● **Problem to work on**
Reproduce only this range: the line holding "خلال الاستسلام." through the last line of the data below, both included, exactly, with no pictures.

▽

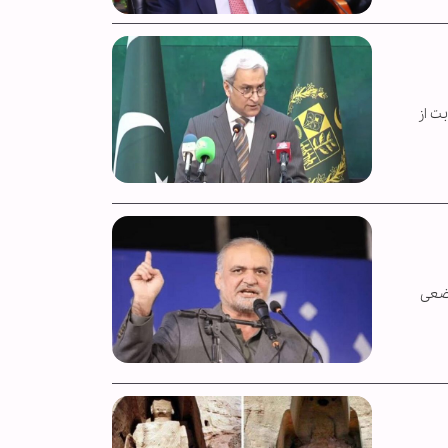
ت از
وضعی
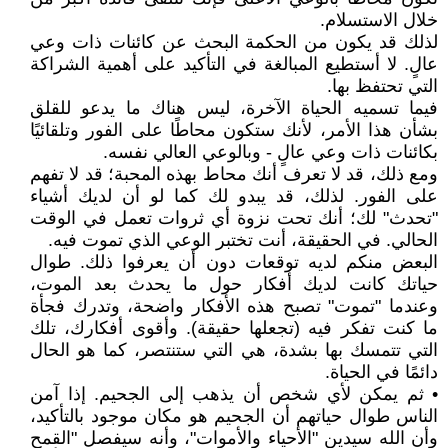
خلال الاستسلام.
لذلك قد يكون من الحكمة البحث عن كائنات ذات وعي
عالٍ. لا أستطيع المبالغة في التأكيد على أهمية الشراكة
التي تحتفظ بها.
فيما تسميه الحياة الآخرة، ليس هناك ما يدعو للقلق
بشأن هذا الأمر، لأنك ستكون محاطًا على الفور وتلقائيًا
بكائنات ذات وعي عالٍ - وبالوعي العالي نفسه.
ومع ذلك، قد لا تعرف أنك محاط بهذه المحبة؛ قد لا تفهم
على الفور. لذلك، قد يبدو لك كما لو أن لديك أشياء
"تحدث" لك؛ أنك تحت نزوة أي ثروات تعمل في الوقت
الحالي. في الحقيقة، أنت تختبر الوعي الذي تموت فيه.
البعض منكم لديه توقعات دون أن يعرفوا ذلك. طوال
حياتك كانت لديك أفكار حول ما يحدث بعد الموت،
وعندما "تموت" تصبح هذه الأفكار واضحة، وتدرك فجأة
ما كنت تفكر فيه (تجعلها حقيقة). وأقوى أفكارك، تلك
التي تتمسك بها بشدة، هي التي ستنتصر، كما هو الحال
دائمًا في الحياة.
• ثم يمكن لأي شخص أن يذهب إلى الجحيم. إذا آمن
الناس طوال حياتهم أن الجحيم هو مكان موجود بالتأكيد،
وأن الله سيدين "الأحياء والأموات"، وأنه سيفصل "القمح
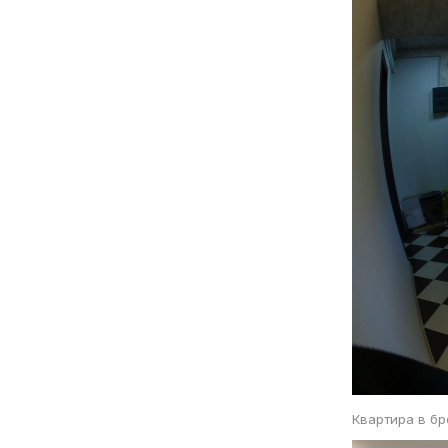
Квартира в б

△

● **Exercise response**
خلال الاستسلام.
لذلك قد يكون من الحكمة البحث عن كائنات ذات وعي
عالٍ. لا أستطيع المبالغة في التأكيد على أهمية الشراكة
التي تحتفظ بها.
فيما تسميه الحياة الآخرة، ليس هناك ما يدعو للقلق
بشأن هذا الأمر، لأنك ستكون محاطًا على الفور وتلقائيًا
بكائنات ذات وعي عالٍ - وبالوعي العالي نفسه.
ومع ذلك، قد لا تعرف أنك محاط بهذه المحبة؛ قد لا تفهم
على الفور. لذلك، قد يبدو لك كما لو أن لديك أشياء
"تحدث" لك؛ أنك تحت نزوة أي ثروات تعمل في الوقت
الحالي. في الحقيقة، أنت تختبر الوعي الذي تموت فيه.
البعض منكم لديه توقعات دون أن يعرفوا ذلك. طوال
حياتك كانت لديك أفكار حول ما يحدث بعد الموت،
وعندما "تموت" تصبح هذه الأفكار واضحة، وتدرك فجأة
ما كنت تفكر فيه (تجعلها حقيقة). وأقوى أفكارك، تلك
التي تتمسك بها بشدة، هي التي ستنتصر، كما هو الحال
دائمًا في الحياة.
• ثم يمكن لأي شخص أن يذهب إلى الجحيم. إذا آمن
الناس طوال حياتهم أن الجحيم هو مكان موجود بالتأكيد،
وأن الله سيدين "الأحياء والأموات"، وأنه سيفصل "القمح
Квартира в б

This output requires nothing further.